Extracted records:

>>>>>

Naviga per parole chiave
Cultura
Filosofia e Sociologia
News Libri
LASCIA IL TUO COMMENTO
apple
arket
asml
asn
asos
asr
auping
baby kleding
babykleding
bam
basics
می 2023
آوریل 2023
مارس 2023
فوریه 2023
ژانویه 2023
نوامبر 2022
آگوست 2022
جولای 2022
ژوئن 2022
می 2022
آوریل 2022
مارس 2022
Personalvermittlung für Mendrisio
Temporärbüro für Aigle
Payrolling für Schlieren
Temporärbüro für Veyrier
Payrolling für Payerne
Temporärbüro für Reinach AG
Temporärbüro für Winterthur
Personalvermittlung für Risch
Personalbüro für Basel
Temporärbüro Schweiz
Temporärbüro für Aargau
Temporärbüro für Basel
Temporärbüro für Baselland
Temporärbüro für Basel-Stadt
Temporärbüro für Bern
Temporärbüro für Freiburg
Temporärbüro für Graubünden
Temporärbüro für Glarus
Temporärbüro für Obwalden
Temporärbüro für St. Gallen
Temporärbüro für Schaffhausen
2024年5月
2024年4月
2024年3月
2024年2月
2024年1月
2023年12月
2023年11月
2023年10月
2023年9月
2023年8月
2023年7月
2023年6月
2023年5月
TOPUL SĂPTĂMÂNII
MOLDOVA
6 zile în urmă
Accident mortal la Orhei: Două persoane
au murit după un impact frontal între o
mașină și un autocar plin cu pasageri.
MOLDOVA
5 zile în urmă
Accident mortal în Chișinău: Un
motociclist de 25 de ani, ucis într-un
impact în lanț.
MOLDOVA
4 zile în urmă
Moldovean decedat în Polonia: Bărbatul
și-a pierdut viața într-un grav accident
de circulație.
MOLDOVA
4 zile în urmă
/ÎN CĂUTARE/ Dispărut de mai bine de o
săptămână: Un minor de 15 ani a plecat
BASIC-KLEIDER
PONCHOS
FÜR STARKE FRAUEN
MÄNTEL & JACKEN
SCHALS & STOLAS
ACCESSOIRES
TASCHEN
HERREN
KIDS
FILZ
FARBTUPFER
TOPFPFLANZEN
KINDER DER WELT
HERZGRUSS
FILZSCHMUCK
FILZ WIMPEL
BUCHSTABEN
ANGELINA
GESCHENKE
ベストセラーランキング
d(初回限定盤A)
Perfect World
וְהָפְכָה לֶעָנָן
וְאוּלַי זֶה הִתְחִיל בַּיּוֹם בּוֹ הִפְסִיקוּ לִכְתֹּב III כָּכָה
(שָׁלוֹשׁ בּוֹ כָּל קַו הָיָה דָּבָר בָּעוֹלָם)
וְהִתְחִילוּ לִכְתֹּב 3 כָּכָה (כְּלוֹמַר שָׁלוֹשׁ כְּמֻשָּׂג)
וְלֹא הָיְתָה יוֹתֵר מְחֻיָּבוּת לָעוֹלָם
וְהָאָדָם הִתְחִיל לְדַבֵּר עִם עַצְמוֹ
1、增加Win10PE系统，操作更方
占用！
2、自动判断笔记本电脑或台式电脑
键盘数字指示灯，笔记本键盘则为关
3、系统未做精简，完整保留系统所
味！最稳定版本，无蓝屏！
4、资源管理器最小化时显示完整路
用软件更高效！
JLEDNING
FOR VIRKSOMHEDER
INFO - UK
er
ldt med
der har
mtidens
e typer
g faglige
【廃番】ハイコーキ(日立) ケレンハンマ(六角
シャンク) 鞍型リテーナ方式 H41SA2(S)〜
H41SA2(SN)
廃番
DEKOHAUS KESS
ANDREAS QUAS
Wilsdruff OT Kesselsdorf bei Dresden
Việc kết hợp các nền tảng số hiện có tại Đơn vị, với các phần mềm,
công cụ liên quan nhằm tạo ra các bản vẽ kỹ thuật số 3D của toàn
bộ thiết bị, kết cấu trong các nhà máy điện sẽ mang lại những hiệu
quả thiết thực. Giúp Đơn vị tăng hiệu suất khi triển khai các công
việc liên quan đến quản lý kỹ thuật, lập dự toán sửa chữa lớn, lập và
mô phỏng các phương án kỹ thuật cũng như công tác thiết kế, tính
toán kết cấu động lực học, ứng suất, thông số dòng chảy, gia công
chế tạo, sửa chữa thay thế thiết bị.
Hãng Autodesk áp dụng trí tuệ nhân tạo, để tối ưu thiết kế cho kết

<<<<<

## Task requirements
When you answer, repeat each entry exactly as it appears above.

## Answer for this exercise
Naviga per parole chiave
Cultura
Filosofia e Sociologia
News Libri
LASCIA IL TUO COMMENTO
apple
arket
asml
asn
asos
asr
auping
baby kleding
babykleding
bam
basics
می 2023
آوریل 2023
مارس 2023
فوریه 2023
ژانویه 2023
نوامبر 2022
آگوست 2022
جولای 2022
ژوئن 2022
می 2022
آوریل 2022
مارس 2022
Personalvermittlung für Mendrisio
Temporärbüro für Aigle
Payrolling für Schlieren
Temporärbüro für Veyrier
Payrolling für Payerne
Temporärbüro für Reinach AG
Temporärbüro für Winterthur
Personalvermittlung für Risch
Personalbüro für Basel
Temporärbüro Schweiz
Temporärbüro für Aargau
Temporärbüro für Basel
Temporärbüro für Baselland
Temporärbüro für Basel-Stadt
Temporärbüro für Bern
Temporärbüro für Freiburg
Temporärbüro für Graubünden
Temporärbüro für Glarus
Temporärbüro für Obwalden
Temporärbüro für St. Gallen
Temporärbüro für Schaffhausen
2024年5月
2024年4月
2024年3月
2024年2月
2024年1月
2023年12月
2023年11月
2023年10月
2023年9月
2023年8月
2023年7月
2023年6月
2023年5月
TOPUL SĂPTĂMÂNII
MOLDOVA
6 zile în urmă
Accident mortal la Orhei: Două persoane
au murit după un impact frontal între o
mașină și un autocar plin cu pasageri.
MOLDOVA
5 zile în urmă
Accident mortal în Chișinău: Un
motociclist de 25 de ani, ucis într-un
impact în lanț.
MOLDOVA
4 zile în urmă
Moldovean decedat în Polonia: Bărbatul
și-a pierdut viața într-un grav accident
de circulație.
MOLDOVA
4 zile în urmă
/ÎN CĂUTARE/ Dispărut de mai bine de o
săptămână: Un minor de 15 ani a plecat
BASIC-KLEIDER
PONCHOS
FÜR STARKE FRAUEN
MÄNTEL & JACKEN
SCHALS & STOLAS
ACCESSOIRES
TASCHEN
HERREN
KIDS
FILZ
FARBTUPFER
TOPFPFLANZEN
KINDER DER WELT
HERZGRUSS
FILZSCHMUCK
FILZ WIMPEL
BUCHSTABEN
ANGELINA
GESCHENKE
ベストセラーランキング
d(初回限定盤A)
Perfect World
וְהָפְכָה לֶעָנָן
וְאוּלַי זֶה הִתְחִיל בַּיּוֹם בּוֹ הִפְסִיקוּ לִכְתֹּב III כָּכָה
(שָׁלוֹשׁ בּוֹ כָּל קַו הָיָה דָּבָר בָּעוֹלָם)
וְהִתְחִילוּ לִכְתֹּב 3 כָּכָה (כְּלוֹמַר שָׁלוֹשׁ כְּמֻשָּׂג)
וְלֹא הָיְתָה יוֹתֵר מְחֻיָּבוּת לָעוֹלָם
וְהָאָדָם הִתְחִיל לְדַבֵּר עִם עַצְמוֹ
1、增加Win10PE系统，操作更方
占用！
2、自动判断笔记本电脑或台式电脑
键盘数字指示灯，笔记本键盘则为关
3、系统未做精简，完整保留系统所
味！最稳定版本，无蓝屏！
4、资源管理器最小化时显示完整路
用软件更高效！
JLEDNING
FOR VIRKSOMHEDER
INFO - UK
er
ldt med
der har
mtidens
e typer
g faglige
【廃番】ハイコーキ(日立) ケレンハンマ(六角
シャンク) 鞍型リテーナ方式 H41SA2(S)〜
H41SA2(SN)
廃番
DEKOHAUS KESS
ANDREAS QUAS
Wilsdruff OT Kesselsdorf bei Dresden
Việc kết hợp các nền tảng số hiện có tại Đơn vị, với các phần mềm,
công cụ liên quan nhằm tạo ra các bản vẽ kỹ thuật số 3D của toàn
bộ thiết bị, kết cấu trong các nhà máy điện sẽ mang lại những hiệu
quả thiết thực. Giúp Đơn vị tăng hiệu suất khi triển khai các công
việc liên quan đến quản lý kỹ thuật, lập dự toán sửa chữa lớn, lập và
mô phỏng các phương án kỹ thuật cũng như công tác thiết kế, tính
toán kết cấu động lực học, ứng suất, thông số dòng chảy, gia công
chế tạo, sửa chữa thay thế thiết bị.
Hãng Autodesk áp dụng trí tuệ nhân tạo, để tối ưu thiết kế cho kết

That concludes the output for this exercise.